With larger margins in the House and Senate, President Bush, Co-President Rove and Vice President Cheney have more than a governing majority. They have absolute dominance — or so they believe. They intend to use it. "I earned capital in the campaign, political capital," Bush said. "And now I intend to spend it. That is my style.
"I’ll reach out to everyone who shares our goals," Bush also said. Trying to be healing and inclusive. But what’s left for those who don’t share in those goals? Who still believe in Social Security, public schools, the War Powers Act and some regulation of minerals extraction. They can, as LBJ used to say, "hunker down and take it, like a jackrabbit in a hailstorm." Or they can organize an opposition. Yet outside a few friendly think tanks, Democrats in Washington have few places from which they can effectively oppose the Bush program.
Perhaps just one.
A year and one week ago, I was in Washington, working on a book about House Majority Leader Tom DeLay. I had scanned Roll Call’s daily bulletin and saw he would be testifying before a House Ways and Means subcommittee that afternoon. Cutting through the Longworth Congressional Office Building in the morning, I ducked into the Ways and Means Committee Room to get some idea of what I might expect later in the day. I took a seat, looked for the usual pack of reporters, and there were none to be seen. The House Republican Conference meeting was closed to the press, and their leaders were "whipping" the Medicare prescription-drug benefit bill. On the podium at the front of the ornate committee room sat Tom DeLay, watching the deputy whips work the floor while Majority Whip Roy Blunt talked about the high stakes involved.
It was more than the Medicare vote. It was holding on to their majority in the House. "You saw what happened to them," the whip said of the House Dems. "You saw how they became the minority party. Do you want to follow them into the minority? We need every member, including those on our right flank." The party’s survival, in other words, hinged on House Republicans hanging together when they walked across Independence Avenue to the Capitol. The Democrats had lost the House because they were internally divided. Several days later, the Republicans passed their $500 billion prescription-drug bill, after an unprecedented three-hour vote ended shortly before 6 in the morning. It was a demonstration of party loyalty that Democrats rarely achieve. (The Democrats actually won the vote for that bill, which the Republicans stole by violating the 15-minute vote rule and letting the clock run for almost three hours. And by engaging in unethical and perhaps illegal pressure tactics on the floor.)

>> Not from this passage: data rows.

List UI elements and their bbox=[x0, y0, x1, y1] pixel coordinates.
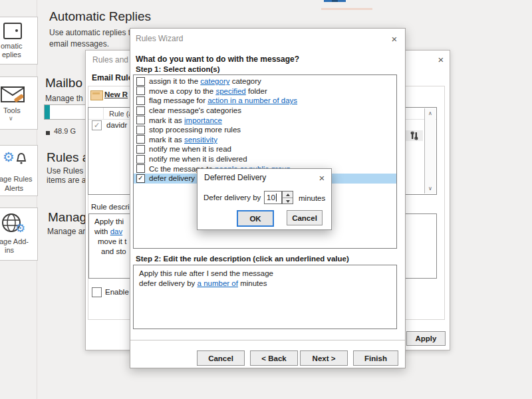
sidebar-button-add-ins[interactable]: ⚙ age Add- ins bbox=[0, 207, 38, 261]
action-label: mark it as sensitivity bbox=[149, 136, 217, 144]
bullet-icon bbox=[46, 131, 50, 135]
apply-button[interactable]: Apply bbox=[406, 331, 446, 346]
action-checkbox[interactable] bbox=[136, 155, 145, 164]
minutes-stepper[interactable] bbox=[282, 191, 293, 204]
chevron-down-icon: ∨ bbox=[9, 115, 13, 122]
action-checkbox[interactable] bbox=[136, 126, 145, 134]
underlined-value-link[interactable]: a number of bbox=[198, 279, 238, 287]
actions-tools-icon bbox=[410, 131, 419, 140]
sidebar-label: omatic bbox=[1, 42, 22, 50]
action-row[interactable]: flag message for action in a number of d… bbox=[134, 96, 396, 106]
action-label: notify me when it is read bbox=[149, 145, 231, 153]
stepper-down-icon bbox=[283, 198, 293, 204]
action-label: flag message for action in a number of d… bbox=[149, 96, 297, 104]
mailbox-usage-bar bbox=[44, 104, 86, 120]
action-row[interactable]: mark it as importance bbox=[134, 115, 396, 125]
ok-button[interactable]: OK bbox=[237, 210, 274, 227]
rule-row-actions-cell bbox=[406, 130, 423, 141]
close-icon[interactable]: × bbox=[434, 54, 448, 66]
scroll-up-icon: ∧ bbox=[425, 108, 436, 116]
sidebar-label: ins bbox=[5, 246, 14, 254]
sidebar-button-tools[interactable]: Tools ∨ bbox=[0, 76, 38, 130]
underlined-value-link[interactable]: specified bbox=[215, 87, 245, 95]
action-row[interactable]: mark it as sensitivity bbox=[134, 135, 396, 145]
top-accent-line bbox=[324, 0, 346, 2]
wizard-question: What do you want to do with the message? bbox=[136, 55, 299, 64]
new-rule-button[interactable]: New R bbox=[104, 90, 128, 98]
action-row[interactable]: stop processing more rules bbox=[134, 125, 396, 135]
sidebar-label: age Rules bbox=[0, 175, 33, 183]
rule-desc-line: with dav bbox=[94, 227, 122, 235]
action-checkbox[interactable]: ✓ bbox=[136, 174, 145, 183]
step2-label: Step 2: Edit the rule description (click… bbox=[136, 255, 349, 263]
action-checkbox[interactable] bbox=[136, 106, 145, 115]
action-checkbox[interactable] bbox=[136, 86, 145, 95]
action-label: assign it to the category category bbox=[149, 77, 261, 85]
storage-value: 48.9 G bbox=[54, 127, 76, 135]
page-heading-rules: Rules a bbox=[47, 150, 89, 165]
cancel-button[interactable]: Cancel bbox=[197, 350, 245, 366]
footer-separator bbox=[130, 340, 405, 340]
auto-reply-icon bbox=[3, 23, 22, 39]
action-label: move a copy to the specified folder bbox=[149, 87, 267, 95]
underlined-value-link[interactable]: importance bbox=[184, 116, 222, 124]
wizard-desc-line: Apply this rule after I send the message bbox=[139, 269, 273, 277]
action-row[interactable]: notify me when it is delivered bbox=[134, 154, 396, 164]
mailbox-usage-fill bbox=[45, 105, 50, 119]
page-heading-automatic-replies: Automatic Replies bbox=[49, 9, 151, 24]
rule-description-editor: Apply this rule after I send the message… bbox=[133, 265, 397, 329]
action-label: clear message's categories bbox=[149, 106, 241, 114]
tab-email-rules[interactable]: Email Rule bbox=[92, 73, 132, 82]
minutes-input[interactable]: 10 bbox=[264, 191, 282, 204]
action-row[interactable]: move a copy to the specified folder bbox=[134, 86, 396, 96]
sidebar-label: Tools bbox=[3, 106, 21, 114]
action-row[interactable]: clear message's categories bbox=[134, 106, 396, 116]
action-row[interactable]: notify me when it is read bbox=[134, 144, 396, 154]
sidebar-button-rules-alerts[interactable]: ⚙ age Rules Alerts bbox=[0, 145, 38, 196]
mail-tools-icon bbox=[1, 86, 26, 104]
dialog-title: Rules and A bbox=[92, 55, 136, 65]
action-label: notify me when it is delivered bbox=[149, 155, 247, 163]
sidebar-label: Alerts bbox=[5, 184, 23, 192]
rules-description: Use Rules a bbox=[47, 166, 90, 176]
scroll-down-icon: ∨ bbox=[425, 186, 436, 192]
action-checkbox[interactable] bbox=[136, 145, 145, 154]
action-checkbox[interactable] bbox=[136, 164, 145, 173]
auto-replies-description: Use automatic replies to bbox=[49, 28, 135, 37]
cancel-button[interactable]: Cancel bbox=[287, 210, 323, 225]
underlined-value-link[interactable]: action in a number of days bbox=[207, 96, 297, 104]
action-label: mark it as importance bbox=[149, 116, 222, 124]
stepper-up-icon bbox=[283, 192, 293, 198]
mailbox-description: Manage th bbox=[45, 94, 83, 103]
next-button[interactable]: Next > bbox=[300, 350, 348, 366]
sidebar-label: age Add- bbox=[0, 237, 29, 245]
action-checkbox[interactable] bbox=[136, 135, 145, 144]
back-button[interactable]: < Back bbox=[250, 350, 298, 366]
rules-list-scrollbar[interactable]: ∧ ∨ bbox=[424, 108, 436, 194]
finish-button[interactable]: Finish bbox=[353, 350, 398, 366]
enable-checkbox[interactable] bbox=[92, 287, 102, 297]
rule-row-name: davidr bbox=[106, 121, 127, 129]
action-row[interactable]: assign it to the category category bbox=[134, 76, 396, 86]
close-icon[interactable]: × bbox=[388, 33, 401, 45]
step1-label: Step 1: Select action(s) bbox=[136, 65, 220, 73]
action-checkbox[interactable] bbox=[136, 77, 145, 86]
sidebar-label: eplies bbox=[2, 51, 21, 59]
rules-description: items are a bbox=[47, 176, 86, 185]
action-checkbox[interactable] bbox=[136, 116, 145, 124]
gear-icon: ⚙ bbox=[3, 150, 15, 164]
dialog-title: Rules Wizard bbox=[136, 34, 183, 43]
wizard-desc-line: defer delivery by a number of minutes bbox=[139, 279, 267, 287]
sidebar-button-automatic-replies[interactable]: omatic eplies bbox=[0, 17, 38, 65]
deferred-delivery-dialog: Deferred Delivery × Defer delivery by 10… bbox=[197, 168, 332, 230]
underlined-value-link[interactable]: sensitivity bbox=[184, 136, 217, 144]
rule-desc-line: and sto bbox=[101, 247, 126, 255]
defer-delivery-label: Defer delivery by bbox=[203, 194, 261, 201]
bell-icon bbox=[15, 152, 27, 168]
close-icon[interactable]: × bbox=[315, 172, 329, 184]
action-checkbox[interactable] bbox=[136, 96, 145, 105]
underlined-value-link[interactable]: category bbox=[200, 77, 229, 85]
underlined-value-link[interactable]: dav bbox=[110, 227, 123, 235]
rule-row-checkbox[interactable]: ✓ bbox=[92, 120, 102, 130]
rule-description-label: Rule descri bbox=[91, 203, 130, 211]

Party loyalty, and the creative use of their minority status in Congress, is the Democrats’ best hope of slowing the Bush agenda and perhaps beginning the gradual process of returning to power. The Republicans became a majority in the House by using whatever mechanisms the institution provided — they even invented some — to expose the Democrats and offer up the Republican Party as the solution to the problems created by the corrupt, entrenched majority. In 1983, Newt Gingrich formed the Conservative Opportunity Society, a cabal of young right-wing Republicans, and took on the House Democrats. When Clinton was elected in 1992, they turned their attention to the White House. They never relented until they broke the Democratic majority stranglehold. They won the House in 1994 only because Clinton overreached — in his attempt to overhaul health care and his ban on assault weapons.

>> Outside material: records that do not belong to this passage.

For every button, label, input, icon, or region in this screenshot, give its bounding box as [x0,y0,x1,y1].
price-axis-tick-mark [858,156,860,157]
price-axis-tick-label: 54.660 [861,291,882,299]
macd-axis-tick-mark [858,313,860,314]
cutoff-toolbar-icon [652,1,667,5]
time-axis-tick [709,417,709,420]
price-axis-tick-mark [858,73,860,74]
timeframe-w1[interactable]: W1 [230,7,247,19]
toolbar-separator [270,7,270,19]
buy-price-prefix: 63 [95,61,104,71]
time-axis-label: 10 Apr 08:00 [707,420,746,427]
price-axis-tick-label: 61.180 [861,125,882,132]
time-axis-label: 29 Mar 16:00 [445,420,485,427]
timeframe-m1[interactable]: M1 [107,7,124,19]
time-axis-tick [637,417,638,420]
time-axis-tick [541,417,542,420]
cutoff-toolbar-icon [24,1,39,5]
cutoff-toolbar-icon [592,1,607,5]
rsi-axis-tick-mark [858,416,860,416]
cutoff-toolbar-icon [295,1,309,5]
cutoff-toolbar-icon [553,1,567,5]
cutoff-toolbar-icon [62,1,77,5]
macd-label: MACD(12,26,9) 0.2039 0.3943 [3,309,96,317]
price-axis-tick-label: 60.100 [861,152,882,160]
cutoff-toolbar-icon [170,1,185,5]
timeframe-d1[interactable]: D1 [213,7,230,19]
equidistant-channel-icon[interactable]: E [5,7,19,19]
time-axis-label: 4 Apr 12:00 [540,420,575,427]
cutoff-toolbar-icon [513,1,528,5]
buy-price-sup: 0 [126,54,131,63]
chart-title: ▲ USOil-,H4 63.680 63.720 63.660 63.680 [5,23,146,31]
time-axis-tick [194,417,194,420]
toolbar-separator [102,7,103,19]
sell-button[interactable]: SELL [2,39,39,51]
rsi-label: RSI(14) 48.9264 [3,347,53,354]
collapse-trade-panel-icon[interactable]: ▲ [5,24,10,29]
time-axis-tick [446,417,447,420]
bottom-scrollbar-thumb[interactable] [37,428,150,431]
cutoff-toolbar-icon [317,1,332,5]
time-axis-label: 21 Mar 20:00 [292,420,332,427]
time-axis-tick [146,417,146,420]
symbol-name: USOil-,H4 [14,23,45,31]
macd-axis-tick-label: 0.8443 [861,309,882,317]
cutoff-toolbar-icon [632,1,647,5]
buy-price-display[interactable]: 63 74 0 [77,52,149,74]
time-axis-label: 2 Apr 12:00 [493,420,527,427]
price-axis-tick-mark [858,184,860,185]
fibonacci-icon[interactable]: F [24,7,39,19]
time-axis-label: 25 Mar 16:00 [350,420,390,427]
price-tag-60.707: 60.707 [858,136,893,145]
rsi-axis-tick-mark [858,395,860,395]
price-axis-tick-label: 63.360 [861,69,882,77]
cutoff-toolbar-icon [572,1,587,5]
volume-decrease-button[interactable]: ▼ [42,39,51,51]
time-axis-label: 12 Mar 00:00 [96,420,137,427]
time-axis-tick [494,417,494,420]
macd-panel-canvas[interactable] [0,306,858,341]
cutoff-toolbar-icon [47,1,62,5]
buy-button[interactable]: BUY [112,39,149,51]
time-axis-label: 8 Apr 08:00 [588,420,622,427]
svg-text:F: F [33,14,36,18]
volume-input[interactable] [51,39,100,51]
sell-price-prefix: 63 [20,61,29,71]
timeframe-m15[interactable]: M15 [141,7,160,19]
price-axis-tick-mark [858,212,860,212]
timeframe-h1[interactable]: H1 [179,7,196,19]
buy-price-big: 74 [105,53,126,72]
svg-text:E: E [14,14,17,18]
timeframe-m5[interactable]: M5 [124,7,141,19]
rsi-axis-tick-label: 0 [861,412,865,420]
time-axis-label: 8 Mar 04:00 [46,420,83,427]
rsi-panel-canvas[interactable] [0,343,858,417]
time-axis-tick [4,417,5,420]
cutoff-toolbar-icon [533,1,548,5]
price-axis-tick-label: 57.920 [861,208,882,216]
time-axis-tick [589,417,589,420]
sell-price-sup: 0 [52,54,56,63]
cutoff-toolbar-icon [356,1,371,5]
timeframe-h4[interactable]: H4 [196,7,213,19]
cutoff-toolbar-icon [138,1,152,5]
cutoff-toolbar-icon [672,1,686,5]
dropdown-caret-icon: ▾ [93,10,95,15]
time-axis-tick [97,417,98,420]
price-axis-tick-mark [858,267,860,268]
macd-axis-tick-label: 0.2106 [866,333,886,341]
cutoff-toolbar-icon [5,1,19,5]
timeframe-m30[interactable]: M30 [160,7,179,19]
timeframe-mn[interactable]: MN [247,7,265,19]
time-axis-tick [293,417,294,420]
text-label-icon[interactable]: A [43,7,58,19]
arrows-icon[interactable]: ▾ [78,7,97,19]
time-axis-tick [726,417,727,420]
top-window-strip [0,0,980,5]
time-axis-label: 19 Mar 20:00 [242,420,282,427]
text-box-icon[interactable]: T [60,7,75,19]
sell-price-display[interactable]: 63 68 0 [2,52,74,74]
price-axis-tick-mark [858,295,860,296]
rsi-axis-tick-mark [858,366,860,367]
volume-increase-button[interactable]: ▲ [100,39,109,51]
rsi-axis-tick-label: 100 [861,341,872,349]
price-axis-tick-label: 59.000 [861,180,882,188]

George W. Bush and Karl Rove are primed to rewrite the tax code, privatize Social Security, lock in the capital-gains tax reductions, the end of inheritance taxes and the tax cuts the rich Bush passed as temporary measures in his first term. They will push for oil and gas exploration in the Alaska National Wildlife Reserve, the western front of the Rockies and the coal-bed methane fields in northeast Wyoming. Bush will put a proven conservative on the Supreme Court and continue to stack appellate and district courts with right-wing ideologues. And in the words of Grover Norquist, the anti-tax activist who does most of the Republicans’ big thinking, Bush "will shove tort reform up the Democrats’ behinds."
None of this is a state secret. It’s the talk of the town in Washington and grist for the daily press mill. Nor is it a secret that the entire Bush agenda will be shoved up the Democrats’ behinds. Bipartisan governance is now a quaint concept, the queer marriage of James Carville and Mary Matalin the only bipartisan accommodation left in Washington.

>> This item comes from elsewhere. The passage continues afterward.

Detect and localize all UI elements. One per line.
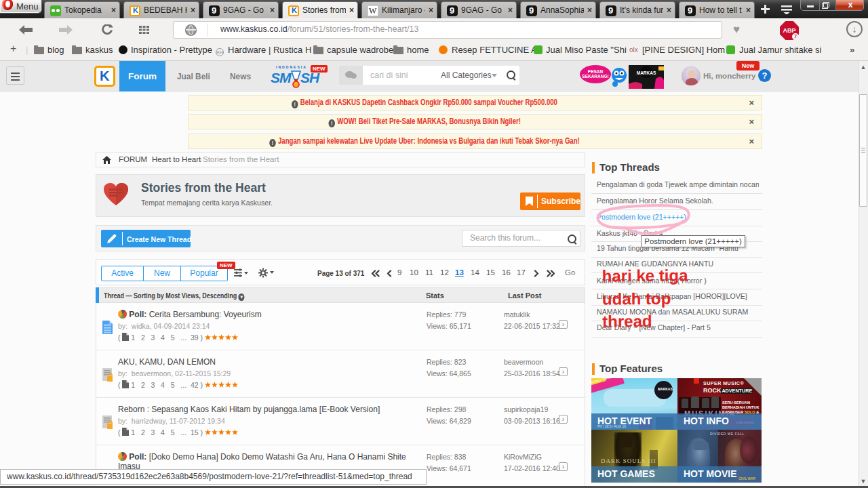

The expanded Republican majority in the House will drive Bush’s agenda and keep the pressure on the Senate, where Democrats still can filibuster. Texas singer-songwriter (and Guggenheim fellow) Terry Allen wrote Lubbock (On Everything). What you are about to see in Washington will be Texas (on everything). Like a cancer, the politics of the state that gave the nation Ross Perot, George Bush, and penile implants in executive health-coverage plans has now metastasized.